(Records drawn from a dataset)
================

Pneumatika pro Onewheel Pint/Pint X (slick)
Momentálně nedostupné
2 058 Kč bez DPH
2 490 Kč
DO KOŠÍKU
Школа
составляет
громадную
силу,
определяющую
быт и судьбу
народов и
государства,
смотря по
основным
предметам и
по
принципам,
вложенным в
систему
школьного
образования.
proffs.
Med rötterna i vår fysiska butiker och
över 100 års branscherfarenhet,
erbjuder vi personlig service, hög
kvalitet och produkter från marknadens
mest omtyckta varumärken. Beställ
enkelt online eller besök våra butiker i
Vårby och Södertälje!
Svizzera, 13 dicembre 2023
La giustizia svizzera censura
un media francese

================

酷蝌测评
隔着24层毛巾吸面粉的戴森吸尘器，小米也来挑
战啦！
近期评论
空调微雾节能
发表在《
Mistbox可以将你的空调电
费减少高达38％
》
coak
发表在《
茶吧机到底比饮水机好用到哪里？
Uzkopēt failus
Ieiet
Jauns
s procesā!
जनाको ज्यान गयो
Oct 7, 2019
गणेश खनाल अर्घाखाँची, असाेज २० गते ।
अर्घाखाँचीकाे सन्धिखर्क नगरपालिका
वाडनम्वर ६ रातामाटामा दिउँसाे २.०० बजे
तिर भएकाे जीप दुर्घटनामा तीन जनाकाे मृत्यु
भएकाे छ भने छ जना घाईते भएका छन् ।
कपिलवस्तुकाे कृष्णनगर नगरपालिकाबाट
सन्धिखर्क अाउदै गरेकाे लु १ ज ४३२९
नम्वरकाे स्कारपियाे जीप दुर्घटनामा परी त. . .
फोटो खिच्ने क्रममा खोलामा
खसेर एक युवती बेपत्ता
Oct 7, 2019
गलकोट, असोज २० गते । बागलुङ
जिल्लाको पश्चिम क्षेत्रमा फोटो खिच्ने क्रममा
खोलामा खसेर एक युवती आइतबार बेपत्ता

================

Work instructions
Wherever a line in the entries above holds "butiker", copy that line.

Task solution
Med rötterna i vår fysiska butiker och
enkelt online eller besök våra butiker i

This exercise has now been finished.